L’arrêt définitif rendu par la plus haute Cour de Justice Italienne confirme finalement que le paiement direct ou indirect à l’agent public étranger n’avait pu été démontré et qu’il n’y avait aucune preuve de l’existence d’un accord de corruption.

Saipem s’est dit satisfait pour la décision rendue par la Cour de cassation, qui met fin à la procédure «Algérie» avec l’acquittement complet de Saipem !

Rappelons enfin que la justice algérienne a décidé de rouvrir les dossiers de corruption de la Sonatrach, programmé pour le mois de Février 2021 et examiné par le magistrat Mohamed Hamzaoui, au tribunal criminel près la Cour d’Alger.

Chakib Khelil, Farid Bedjaoui et d’anciens responsables de la Sonatrach cités dans ce dossier ont déjà été pour certains interrogés, d’autres inculpés, alors que quelques-uns font aujourd’hui l’objet d’un mandat d’arrêt international.

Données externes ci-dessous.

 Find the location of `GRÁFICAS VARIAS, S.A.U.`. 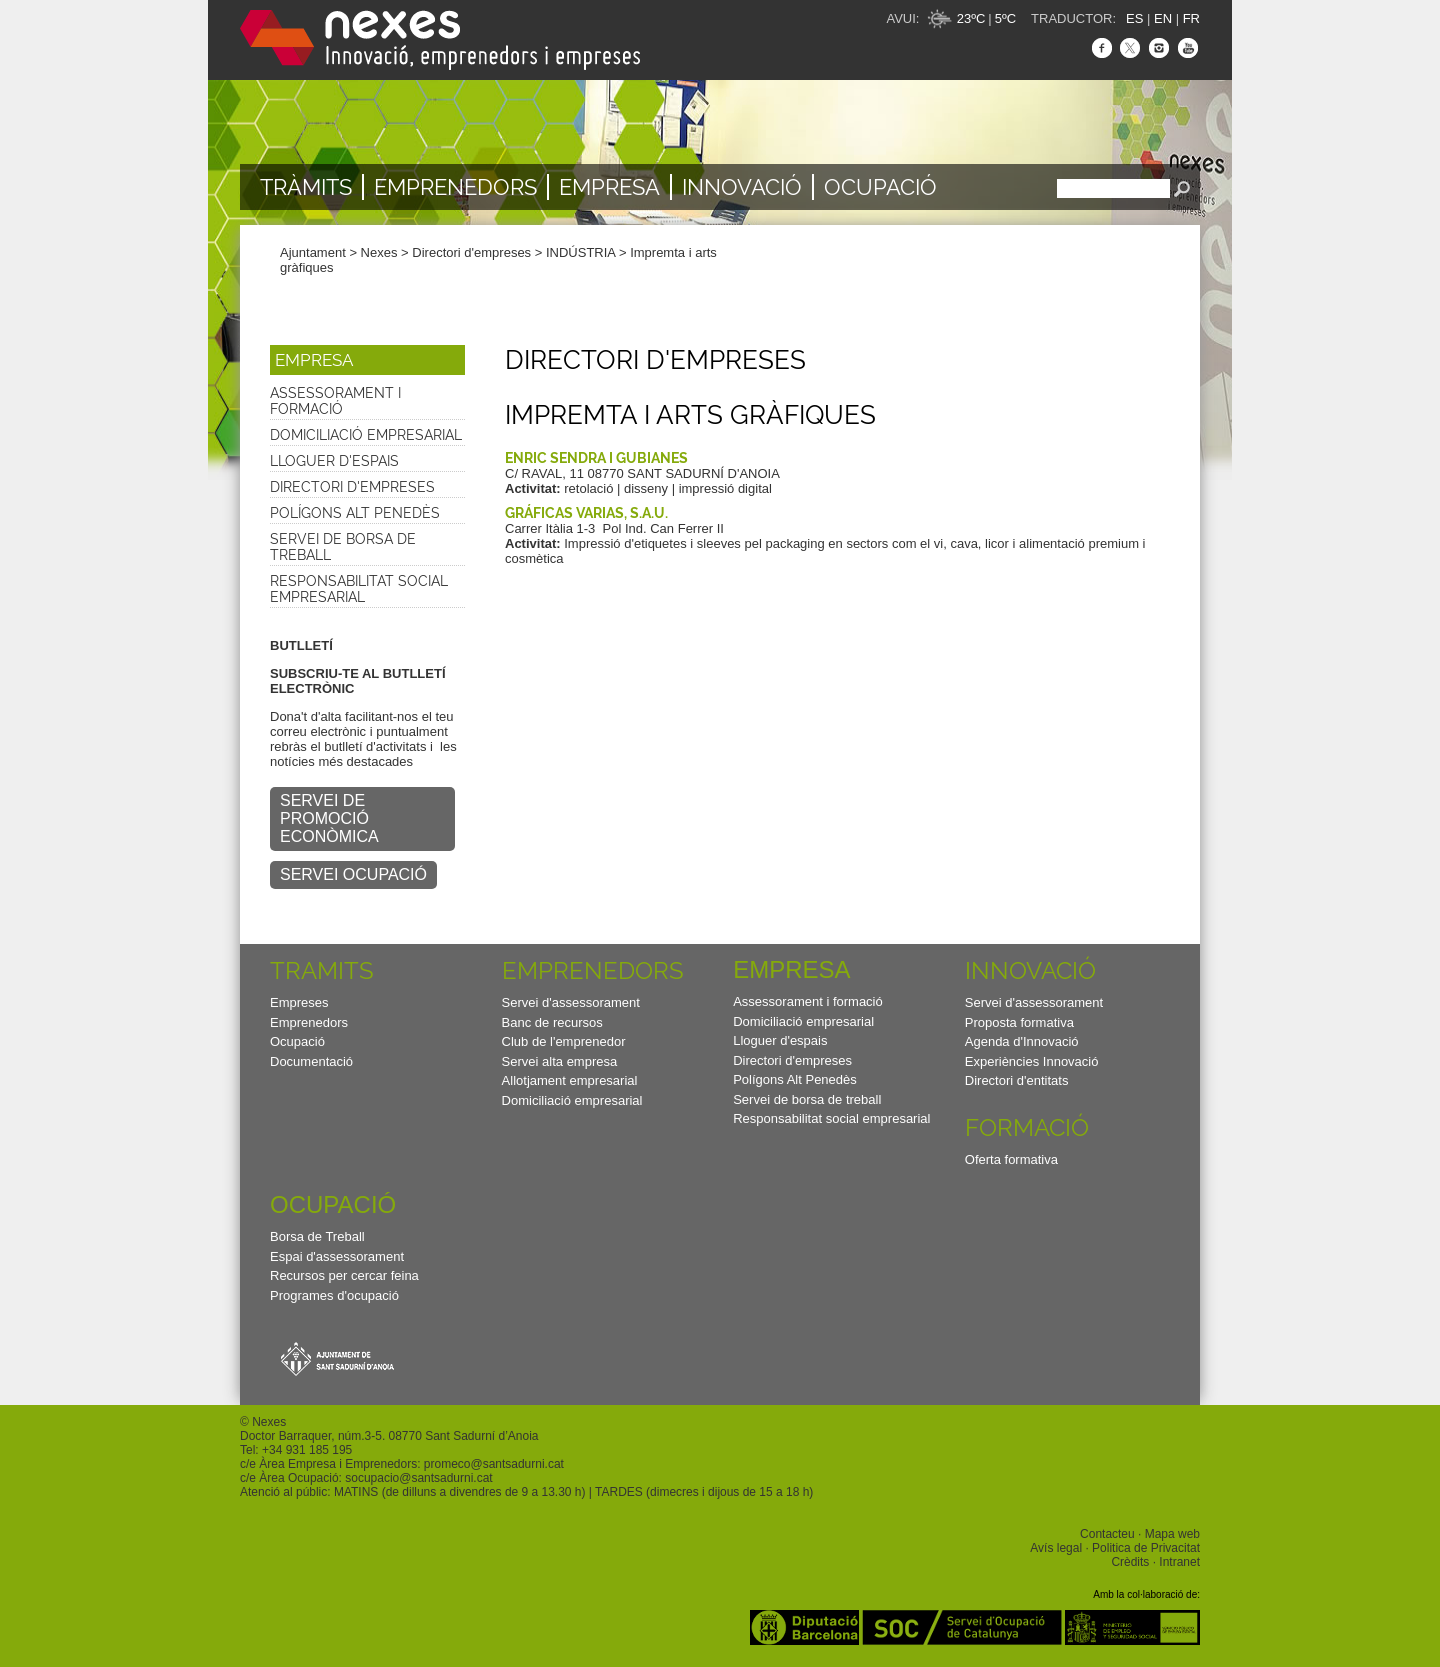 GRÁFICAS VARIAS, S.A.U. is located at coordinates (586, 513).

Ils sont notamment poursuivis pour «perception directe ou indirecte de pots-de-vin et d’indus avantages», «abus de fonction volontaire pour l’obtention d’indus avantages», «prise illégale d’intérêts dans sa société», «blanchiment d’argent et de revenus criminels issus de la corruption dans le cadre d’une bande criminelle organisée transfrontalière », « transferts de biens et de fonds issus de revenus criminels pour la dissimulation de leur origine illicite et acquisition et possession de biens et de fonds issus de revenus criminels».

Selon nos informations, Farid Bedjaoui pourrait être poursuivi dans le cadre du marché de construction de la centrale électrique de Hadjret Ennous, à Tipasa, et pour son rôle joué pour l’attribution de ce mégaprojet par Sonelgaz au groupe canadien SNC Lavalin pour un montant de 800 millions de dollars !

Durant le dernier trimestre 2019, Saipem Contracting Algérie et la succursale d’Alger de Snamprogetti SpA ont été respectivement convoquées par le juge d’instruction et le Procureur à la Cour suprême, pour fournir des informations concernant l’attribution du contrat GNL3 Arzew attribué par Sonatrach en 2008. Dans cette dernière affaire, le Trésor Public algérien a été admis en tant que plaignant.